Dick pressed his fingers into his ears when at the third or fourth stroke Jake began to howl. The Squire gave him full measure; then bade him begone, and take care not to offend again, declaring that he should not get off so easily next time.

"Now, Dick," he said, returning to the room, "what is the meaning of all this?"

Thereupon Dick made a clean breast of it, telling all that had happened since the rescue of Penwarden. The Squire's face clouded as he listened to the story.

"John Trevanion is at the bottom of this," he cried, thumping the table. "They would never believe I was against them unless their minds had been poisoned. I will see Tonkin to-morrow and get at the truth." Then, with one of the swift changes of mood characteristic of him, he added: "No, I won't do it. I won't gratify that cur; he shall never think I care a snap for him. Tell me if anything of the kind happens again, and I will myself go over to see Sir Bevil.
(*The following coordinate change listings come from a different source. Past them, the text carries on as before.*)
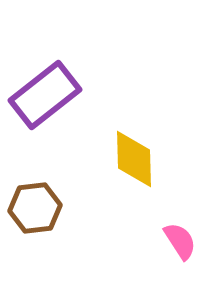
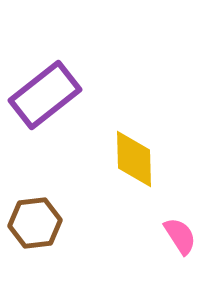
brown hexagon: moved 15 px down
pink semicircle: moved 5 px up
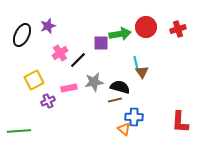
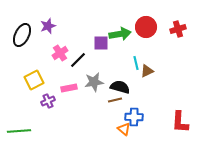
brown triangle: moved 5 px right, 1 px up; rotated 40 degrees clockwise
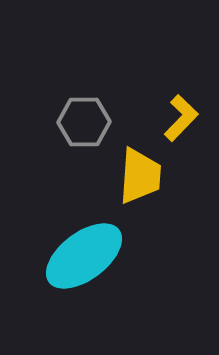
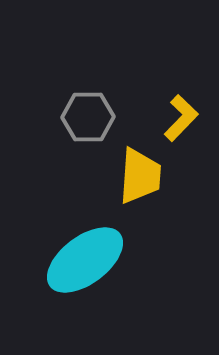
gray hexagon: moved 4 px right, 5 px up
cyan ellipse: moved 1 px right, 4 px down
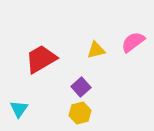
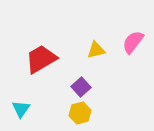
pink semicircle: rotated 15 degrees counterclockwise
cyan triangle: moved 2 px right
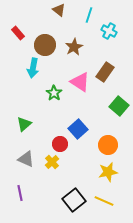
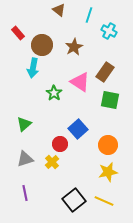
brown circle: moved 3 px left
green square: moved 9 px left, 6 px up; rotated 30 degrees counterclockwise
gray triangle: moved 1 px left; rotated 42 degrees counterclockwise
purple line: moved 5 px right
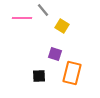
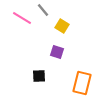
pink line: rotated 30 degrees clockwise
purple square: moved 2 px right, 2 px up
orange rectangle: moved 10 px right, 10 px down
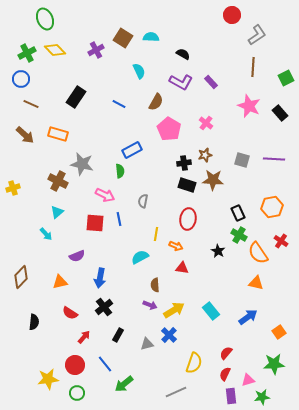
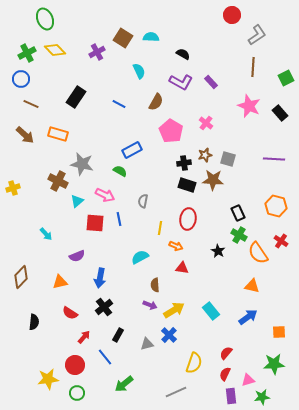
purple cross at (96, 50): moved 1 px right, 2 px down
pink pentagon at (169, 129): moved 2 px right, 2 px down
gray square at (242, 160): moved 14 px left, 1 px up
green semicircle at (120, 171): rotated 56 degrees counterclockwise
orange hexagon at (272, 207): moved 4 px right, 1 px up; rotated 25 degrees clockwise
cyan triangle at (57, 212): moved 20 px right, 11 px up
yellow line at (156, 234): moved 4 px right, 6 px up
orange triangle at (256, 283): moved 4 px left, 3 px down
orange square at (279, 332): rotated 32 degrees clockwise
blue line at (105, 364): moved 7 px up
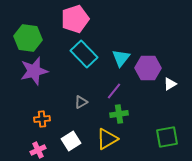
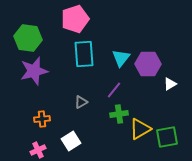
cyan rectangle: rotated 40 degrees clockwise
purple hexagon: moved 4 px up
purple line: moved 1 px up
yellow triangle: moved 33 px right, 10 px up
On my life, the toad shall smart if he is proved to be stirring folk against me."

Every succeeding incident in this series did but confirm the village folk in their conviction that the Squire was now their declared enemy, and in staunch alliance with the revenue officers.

CHAPTER THE EIGHTH

A Light on the Moor

Next day everybody in Polkerran knew of Jake Tonkin's thrashing. It was discussed by the men in tap-rooms, on the jetty, in barns and piggeries, in mills and cobblers' work-rooms. Fishwives chattered about it on their doorsteps and at their windows. Boys meeting their playmates asked if they had heard that Jake Tonkin had been walloped by Squire, and Jake, as the victim of two assaults of this nature in succession, was looked upon as something of a hero. Public opinion was dead against the Squire, and was perhaps only the stronger because it was in the wrong.

It was clear that John Trevanion intended to make himself as unpleasant as possible to his relative. In the afternoon a number of men were seen mounting the steep road from the village to the cliff, drawing trolleys laden with short narrow planks of wood. On reaching the green level they proceeded to erect fences on the ground that had formerly been the Squire's, and was now John Trevanion's. By the end of the next day a large portion of the land was enclosed, the effect of these operations being that the inmates of the Towers were cramped in their movements out of doors, being restricted to the high road and the various rights of way, which even the landlord could not close against them.

Sam Pollex hoped that the Squire would retaliate. The Beal, from which the huer was accustomed to show his signals to the pilchard fishers, was still Mr. Trevanion's property, and he could, if he chose, fence it round in the same way. But there was nothing petty in the Squire's nature. He was not the man to take a mean revenge on his neighbours, so that when a fisher reported one evening that he had seen sharks and grampuses some distance out at sea, a sure sign that the pilchards were coming, the villagers went to bed without any fear that access would be forbidden to the usual haunt.